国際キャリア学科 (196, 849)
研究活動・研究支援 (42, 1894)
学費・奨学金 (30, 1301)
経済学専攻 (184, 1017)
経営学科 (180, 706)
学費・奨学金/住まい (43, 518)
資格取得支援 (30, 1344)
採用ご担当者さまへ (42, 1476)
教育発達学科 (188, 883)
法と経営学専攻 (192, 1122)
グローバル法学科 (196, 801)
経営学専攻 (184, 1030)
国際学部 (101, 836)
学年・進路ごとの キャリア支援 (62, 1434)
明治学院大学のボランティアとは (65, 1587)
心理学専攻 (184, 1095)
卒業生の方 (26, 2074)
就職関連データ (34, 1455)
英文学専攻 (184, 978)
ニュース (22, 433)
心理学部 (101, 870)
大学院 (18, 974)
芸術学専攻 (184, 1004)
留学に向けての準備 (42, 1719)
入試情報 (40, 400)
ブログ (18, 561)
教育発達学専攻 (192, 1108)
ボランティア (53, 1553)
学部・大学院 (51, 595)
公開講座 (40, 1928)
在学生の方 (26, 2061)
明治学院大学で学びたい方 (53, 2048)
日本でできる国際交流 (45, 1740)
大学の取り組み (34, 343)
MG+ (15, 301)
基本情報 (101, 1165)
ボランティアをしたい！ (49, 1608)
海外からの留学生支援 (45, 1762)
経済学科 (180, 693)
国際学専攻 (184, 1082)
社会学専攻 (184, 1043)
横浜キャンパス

Your objective:
Repeat only the stretch of lines that opens with the line containing "学部・大学院 (51, 595)" and closes with the final line of the entries, both included, exactly as written.

Written answer:
学部・大学院 (51, 595)
公開講座 (40, 1928)
在学生の方 (26, 2061)
明治学院大学で学びたい方 (53, 2048)
日本でできる国際交流 (45, 1740)
大学の取り組み (34, 343)
MG+ (15, 301)
基本情報 (101, 1165)
ボランティアをしたい！ (49, 1608)
海外からの留学生支援 (45, 1762)
経済学科 (180, 693)
国際学専攻 (184, 1082)
社会学専攻 (184, 1043)
横浜キャンパス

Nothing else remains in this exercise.